Over the past two years, scientists have studied the SARS-CoV-2 virus in great detail, laying the foundation for developing COVID-19 vaccines and antiviral treatments. Now, for the first time, scientists at the Department of Energy’s SLAC National Accelerator Laboratory have seen one of the virus’s most critical interactions, which could help researchers develop more precise treatments.
The team caught the moment when a virus protein, called Mpro, cuts a protective protein, known as NEMO, in an infected person. Without NEMO, an immune system is slower to respond to increasing viral loads or new infections. Seeing how Mpro attacks NEMO at the molecular level could inspire new therapeutic approaches.
To see how Mpro cuts NEMO, researchers funneled powerful X-rays from SLAC’s Stanford Synchrotron Radiation Lightsource (SSRL) onto crystallized samples of the protein complex. The X-rays struck the protein samples, revealing what Mpro looks like when it dismantles NEMO’s primary function of helping our immune system communicate.
“We saw that the virus protein cuts through NEMO as easily as sharp scissors through thin paper,” said co-senior author Soichi Wakatsuki, professor at SLAC and Stanford. “Imagine the bad things that happen when good proteins in our bodies start getting cut into pieces.”
The images from SSRL show the exact location of NEMO’s cut and provide the first structure of SARS-CoV-2 Mpro bound to a human protein.
“If you can block the sites where Mpro binds to NEMO, you can stop this cut from happening over and over,” SSRL lead scientist and co-author Irimpan Mathews said. “Stopping Mpro could slow down how fast the virus takes over a body. Solving the crystal structure revealed Mpro’s binding sites and was one of the first steps to stopping the protein.”
The research team from SLAC, DOE’s Oak Ridge National Laboratory, and other institutions published their results today in Nature Communications.
NEMO is part of a human immune system known as the NF-κB pathway. You can think of NEMO and the NF-κB pathway as if they were a card reader and wiring on the outside of a locked building entrance door. If the wires to the card reader are cut, the door will not open, meaning a person (or an immune system activator, like NEMO) is stuck outside, unable to do whatever they came to do.
The NF-κB pathway is a critical part of protective inflammatory responses. When NEMO is cut, our immune response can’t be activated, resulting in various detrimental effects to our body. COVID-19 viral infections could be made worse if Mpro destroys NEMO, helping the virus evade our innate immune responses.
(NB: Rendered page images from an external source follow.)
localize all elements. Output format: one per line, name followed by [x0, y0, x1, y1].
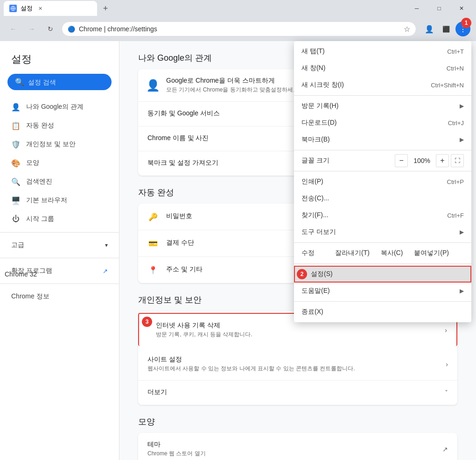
menu-item-cast[interactable]: 전송(C)...	[294, 190, 471, 207]
menu-copy-button[interactable]: 복사(C)	[375, 247, 408, 259]
menu-item-history[interactable]: 방문 기록(H) ▶	[294, 98, 471, 114]
clear-history-text: 인터넷 사용 기록 삭제 방문 기록, 쿠키, 캐시 등을 삭제합니다.	[156, 321, 445, 339]
menu-edit-label: 수정	[301, 249, 329, 257]
step1-badge: 1	[461, 18, 471, 28]
default-browser-icon: 🖥️	[11, 196, 21, 205]
sidebar-item-chrome-info[interactable]: Chrome 정보	[0, 288, 119, 305]
menu-new-incognito-shortcut: Ctrl+Shift+N	[431, 82, 464, 89]
menu-new-window-label: 새 창(N)	[301, 64, 447, 72]
chrome-version-note: Chrome 32	[5, 270, 37, 278]
menu-history-arrow-icon: ▶	[460, 103, 464, 109]
toolbar-icons: 👤 ⬛ ⋮ 1	[422, 21, 470, 36]
search-engine-icon: 🔍	[11, 177, 21, 186]
menu-bookmarks-arrow-icon: ▶	[460, 136, 464, 143]
sidebar-item-autofill[interactable]: 📋 자동 완성	[0, 116, 119, 135]
zoom-minus-button[interactable]: −	[395, 154, 408, 167]
menu-item-new-incognito[interactable]: 새 시크릿 창(I) Ctrl+Shift+N	[294, 77, 471, 93]
theme-external-link-icon: ↗	[442, 446, 448, 453]
refresh-button[interactable]: ↻	[43, 21, 58, 36]
menu-more-tools-arrow-icon: ▶	[460, 229, 464, 235]
zoom-expand-button[interactable]: ⛶	[451, 154, 464, 167]
sidebar-item-google-account-label: 나와 Google의 관계	[26, 103, 84, 111]
menu-item-help[interactable]: 도움말(E) ▶	[294, 283, 471, 299]
title-bar: 설정 ✕ + ─ □ ✕	[0, 0, 476, 17]
more-chevron-icon: ˅	[445, 389, 448, 396]
window-controls: ─ □ ✕	[406, 1, 472, 16]
nav-divider-2	[0, 258, 119, 258]
menu-cast-label: 전송(C)...	[301, 194, 464, 203]
menu-item-new-window[interactable]: 새 창(N) Ctrl+N	[294, 60, 471, 77]
advanced-chevron-icon: ▾	[105, 242, 108, 248]
more-item[interactable]: 더보기 ˅	[138, 381, 457, 405]
menu-settings-wrapper: 2 설정(S)	[294, 266, 471, 283]
url-text: Chrome | chrome://settings	[79, 25, 400, 33]
menu-cut-button[interactable]: 잘라내기(T)	[329, 247, 375, 259]
menu-button[interactable]: ⋮ 1	[455, 21, 470, 36]
menu-item-exit[interactable]: 종료(X)	[294, 304, 471, 320]
menu-item-settings[interactable]: 설정(S)	[294, 266, 471, 283]
theme-item[interactable]: 테마 Chrome 웹 스토어 열기 ↗	[138, 433, 457, 460]
menu-item-new-tab[interactable]: 새 탭(T) Ctrl+T	[294, 43, 471, 60]
appearance-card: 테마 Chrome 웹 스토어 열기 ↗	[138, 433, 457, 460]
site-settings-item[interactable]: 사이트 설정 웹사이트에서 사용할 수 있는 정보와 나에게 표시할 수 있는 …	[138, 348, 457, 381]
site-settings-desc: 웹사이트에서 사용할 수 있는 정보와 나에게 표시할 수 있는 콘텐츠를 컨트…	[147, 365, 446, 373]
sidebar-item-autofill-label: 자동 완성	[26, 121, 54, 130]
menu-help-label: 도움말(E)	[301, 287, 460, 295]
clear-history-title: 인터넷 사용 기록 삭제	[156, 321, 445, 330]
appearance-icon: 🎨	[11, 158, 21, 168]
maximize-button[interactable]: □	[428, 1, 450, 16]
tab-close-button[interactable]: ✕	[36, 5, 44, 12]
clear-history-desc: 방문 기록, 쿠키, 캐시 등을 삭제합니다.	[156, 331, 445, 339]
payment-icon: 💳	[147, 238, 159, 249]
menu-item-more-tools[interactable]: 도구 더보기 ▶	[294, 224, 471, 241]
search-icon: 🔍	[15, 78, 24, 86]
appearance-section: 모양 테마 Chrome 웹 스토어 열기 ↗	[138, 416, 457, 460]
sidebar-item-advanced[interactable]: 고급 ▾	[0, 236, 119, 254]
close-button[interactable]: ✕	[451, 1, 472, 16]
menu-downloads-shortcut: Ctrl+J	[448, 120, 464, 127]
menu-item-downloads[interactable]: 다운로드(D) Ctrl+J	[294, 114, 471, 131]
menu-new-tab-label: 새 탭(T)	[301, 47, 447, 56]
new-tab-button[interactable]: +	[99, 2, 112, 15]
forward-button[interactable]: →	[24, 21, 39, 36]
menu-paste-button[interactable]: 붙여넣기(P)	[408, 247, 455, 259]
sidebar-item-privacy[interactable]: 🛡️ 개인정보 및 보안	[0, 135, 119, 154]
search-input[interactable]	[28, 78, 110, 86]
dropdown-menu: 새 탭(T) Ctrl+T 새 창(N) Ctrl+N 새 시크릿 창(I) C…	[294, 41, 471, 322]
menu-zoom-label: 글꼴 크기	[301, 156, 395, 165]
appearance-section-title: 모양	[138, 416, 457, 427]
sidebar-item-appearance-label: 모양	[26, 159, 39, 167]
menu-new-tab-shortcut: Ctrl+T	[447, 48, 464, 55]
bookmark-star-icon[interactable]: ☆	[404, 25, 410, 34]
site-settings-arrow-icon: ›	[446, 361, 448, 368]
minimize-button[interactable]: ─	[406, 1, 427, 16]
url-bar[interactable]: 🔵 Chrome | chrome://settings ☆	[62, 21, 416, 36]
zoom-value: 100%	[410, 157, 434, 164]
sidebar-item-default-browser-label: 기본 브라우저	[26, 196, 67, 205]
menu-divider-6	[294, 301, 471, 302]
active-tab[interactable]: 설정 ✕	[4, 1, 97, 16]
menu-item-print[interactable]: 인쇄(P) Ctrl+P	[294, 173, 471, 190]
sidebar-item-appearance[interactable]: 🎨 모양	[0, 154, 119, 172]
menu-settings-label: 설정(S)	[311, 270, 464, 278]
startup-icon: ⏻	[11, 214, 21, 224]
tab-favicon	[9, 5, 17, 12]
zoom-plus-button[interactable]: +	[436, 154, 449, 167]
menu-item-bookmarks[interactable]: 북마크(B) ▶	[294, 131, 471, 148]
sidebar-item-default-browser[interactable]: 🖥️ 기본 브라우저	[0, 191, 119, 210]
menu-divider-5	[294, 263, 471, 264]
extensions-button[interactable]: ⬛	[439, 21, 454, 36]
clear-history-arrow-icon: ›	[445, 326, 447, 334]
site-settings-text: 사이트 설정 웹사이트에서 사용할 수 있는 정보와 나에게 표시할 수 있는 …	[147, 355, 446, 373]
menu-item-find[interactable]: 찾기(F)... Ctrl+F	[294, 207, 471, 224]
password-icon: 🔑	[147, 211, 159, 222]
back-button[interactable]: ←	[6, 21, 21, 36]
sidebar-item-startup[interactable]: ⏻ 시작 그룹	[0, 210, 119, 228]
menu-exit-label: 종료(X)	[301, 308, 464, 316]
account-button[interactable]: 👤	[422, 21, 437, 36]
search-input-wrap[interactable]: 🔍	[7, 74, 112, 90]
menu-divider-4	[294, 242, 471, 243]
autofill-icon: 📋	[11, 121, 21, 130]
sidebar-item-search[interactable]: 🔍 검색엔진	[0, 172, 119, 191]
sidebar-item-google-account[interactable]: 👤 나와 Google의 관계	[0, 98, 119, 116]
Additionally, a separate study by researchers at institutions in Germany found that the loss of NEMO by the action of Mpro could lead to damage in certain brain cells, causing neurological symptoms observed in COVID-19 patients, the researchers said.
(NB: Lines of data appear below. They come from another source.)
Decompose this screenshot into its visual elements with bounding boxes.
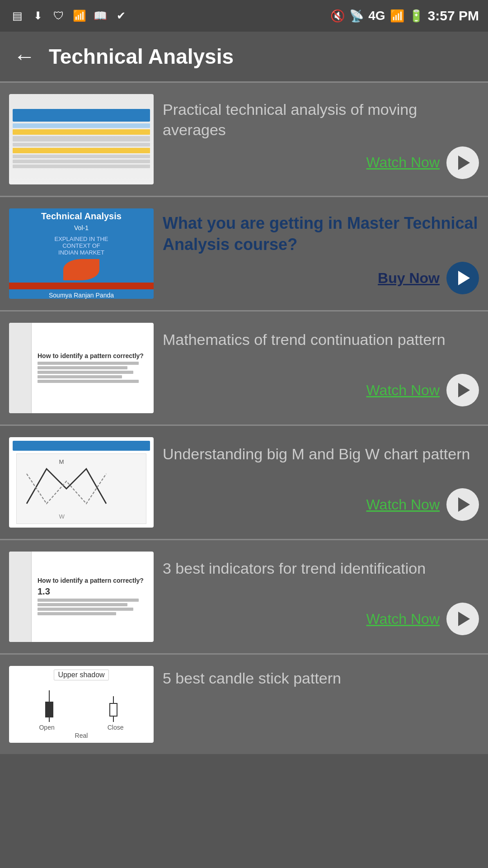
candle-2-body [109,703,117,717]
thumb-1-row-1 [13,129,150,135]
card-1-action-row: Watch Now [163,146,479,179]
card-5-play-button[interactable] [446,603,479,635]
thumbnail-4: M W [9,437,154,528]
open-label: Open [39,724,54,731]
candle-1 [45,690,53,722]
thumb-4-svg: M W [17,454,146,524]
candle-1-upper-wick [49,690,50,702]
mute-icon: 🔇 [330,9,345,23]
thumb-2-accent [63,259,99,280]
thumb-4-diagram-area: M W [16,453,146,524]
notification-icon: ▤ [9,8,25,24]
status-bar-left: ▤ ⬇ 🛡 📶 📖 ✔ [9,8,129,24]
card-2-buy-link[interactable]: Buy Now [378,270,440,287]
thumb-1-row-7 [13,165,150,168]
card-2-play-button[interactable] [446,262,479,294]
network-type: 4G [368,9,385,23]
thumb-2-bar [9,283,154,290]
card-3-action-row: Watch Now [163,374,479,406]
back-button[interactable]: ← [14,46,35,67]
check-icon: ✔ [113,8,129,24]
card-3-play-icon [458,383,470,397]
card-2-action-row: Buy Now [163,262,479,294]
card-3-watch-link[interactable]: Watch Now [366,382,440,399]
card-4-content: Understanding big M and Big W chart patt… [163,442,479,523]
thumbnail-1 [9,94,154,184]
signal-bars-icon: 📶 [390,9,404,23]
close-label: Close [108,724,124,731]
candle-1-lower-wick [49,717,50,722]
video-card-6: Upper shadow Open Close Real 5 best cand… [0,655,488,754]
card-1-title: Practical technical analysis of moving a… [163,99,479,139]
thumb-3-content: How to identify a pattern correctly? [34,349,154,388]
svg-text:W: W [59,513,65,520]
header: ← Technical Analysis [0,32,488,81]
thumb-1-nav [13,123,150,128]
card-1-watch-link[interactable]: Watch Now [366,154,440,171]
video-card-4: M W Understanding big M and Big W chart … [0,426,488,540]
card-2-content: What you are getting in Master Technical… [163,211,479,297]
candle-2 [109,696,117,722]
video-card-5: How to identify a pattern correctly? 1.3… [0,540,488,655]
card-4-title: Understanding big M and Big W chart patt… [163,444,479,481]
card-5-title: 3 best indicators for trend identificati… [163,558,479,596]
thumb-3-line-4 [38,375,122,378]
card-4-watch-link[interactable]: Watch Now [366,496,440,513]
card-4-play-button[interactable] [446,488,479,521]
thumb-6-labels: Upper shadow [13,670,150,680]
thumb-1-row-3 [13,143,150,146]
thumb-1-row-2 [13,136,150,142]
thumbnail-6: Upper shadow Open Close Real [9,666,154,743]
card-5-action-row: Watch Now [163,603,479,635]
thumb-1-row-5 [13,155,150,158]
card-6-title: 5 best candle stick pattern [163,668,479,688]
thumb-5-heading: How to identify a pattern correctly? [38,577,150,584]
download-icon: ⬇ [30,8,46,24]
thumb-3-heading: How to identify a pattern correctly? [38,352,150,359]
status-bar: ▤ ⬇ 🛡 📶 📖 ✔ 🔇 📡 4G 📶 🔋 3:57 PM [0,0,488,32]
card-5-play-icon [458,612,470,626]
candle-2-upper-wick [113,696,114,703]
card-3-content: Mathematics of trend continuation patter… [163,327,479,409]
video-card-3: How to identify a pattern correctly? Mat… [0,311,488,426]
page-title: Technical Analysis [49,44,234,69]
card-4-action-row: Watch Now [163,488,479,521]
time-display: 3:57 PM [428,8,479,24]
card-5-watch-link[interactable]: Watch Now [366,611,440,627]
card-5-content: 3 best indicators for trend identificati… [163,556,479,637]
thumb-3-panel [9,323,32,413]
thumb-2-subtitle: EXPLAINED IN THECONTEXT OFINDIAN MARKET [53,235,110,257]
card-1-play-icon [458,156,470,170]
thumb-1-row-4 [13,148,150,153]
thumb-3-line-3 [38,371,133,374]
thumb-2-author: Soumya Ranjan Panda [49,292,114,299]
card-4-play-icon [458,497,470,512]
thumb-5-panel [9,552,32,642]
thumb-6-candles [13,683,150,722]
svg-text:M: M [59,458,64,465]
card-6-content: 5 best candle stick pattern [163,666,479,690]
battery-icon: 🔋 [409,9,423,23]
thumb-5-line-3 [38,608,133,611]
thumb-2-title: Technical AnalysisVol-1 [39,208,124,235]
thumb-1-row-6 [13,160,150,163]
upper-shadow-label: Upper shadow [54,670,108,680]
thumb-1-header [13,109,150,122]
card-3-play-button[interactable] [446,374,479,406]
book-icon: 📖 [92,8,108,24]
thumb-5-number: 1.3 [38,586,150,597]
wifi-signal-icon: 📡 [349,9,364,23]
thumb-6-footer: Open Close [13,724,150,731]
card-1-content: Practical technical analysis of moving a… [163,97,479,181]
card-1-play-button[interactable] [446,146,479,179]
thumb-5-line-1 [38,599,139,602]
candle-2-lower-wick [113,717,114,722]
thumb-3-line-1 [38,362,139,365]
thumb-5-line-2 [38,603,127,606]
thumb-3-line-5 [38,380,139,383]
card-2-title: What you are getting in Master Technical… [163,213,479,255]
wifi-icon: 📶 [71,8,88,24]
thumbnail-5: How to identify a pattern correctly? 1.3 [9,552,154,642]
card-3-title: Mathematics of trend continuation patter… [163,330,479,367]
video-card-1: Practical technical analysis of moving a… [0,83,488,197]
One drug that is currently approved for emergency use targets Mpro proteins by providing an infected person with an Mpro inhibitor. This kind of inhibitor drug could be strengthened now that the location of NEMO’s cut has been observed.
“The crystal structures of NEMO and Mpro provide us with the targets to develop treatments that stop these cuts from happening,” SLAC scientist and co-first author Mikhail Ali Hameedi said. “Although current antiviral drugs can target Mpro, seeing the molecular details of how Mpro attacks NEMO will help us develop new treatments in the future as Mpro mutates.”
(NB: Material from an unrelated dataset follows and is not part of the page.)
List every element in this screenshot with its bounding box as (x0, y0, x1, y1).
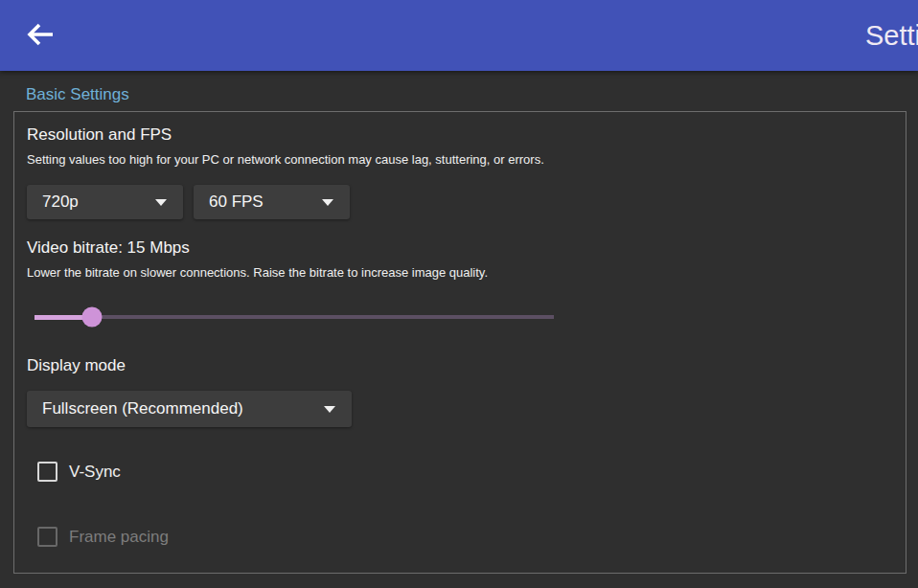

Finding ways to improve antiviral inhibitors is especially important with SARS-CoV-2. Among the coronaviruses—a group that includes the original SARS-CoV and MERS‐CoV viruses—SARS-CoV-2’s Mpro is the most effective at attaching to and cutting NEMO. SARS-CoV-2’s Mpro grabs NEMO with a tighter grip than its counterparts in other coronaviruses and could be cutting hundreds of other critical proteins in human host cells, such as those associated with blood disorders, the researchers said.
To predict how well Mpro binds to NEMO, researchers used the Summit supercomputer at the Oak Ridge Leadership Computing Facility. They combined molecular dynamics simulations with five machine learning models in a novel way and applied quantum chemistry, finding that Mpro likely has the highest binding affinity in SARS-CoV-2 compared to the other primary coronaviruses. In previous studies, these techniques helped scientists narrow down a list of potential antiviral inhibitor drugs.
“With a set of computational approaches, we were able to predict the strongest binding spots between NEMO and Mpro,” co-first author and ORNL scientist Erica Prates said. “We think that a high binding affinity at these hot spots helps explain the high fitness of the virus in humans.”
Moving forward, the biomedical industry could use the study to help build better inhibitor drugs and understand how other proteins could be affected by Mpro, Wakatsuki said.
“NEMO is only the tip of the iceberg,” he said. “We can now study what happens when many other proteins in the body are cleaved by Mpro during infection.”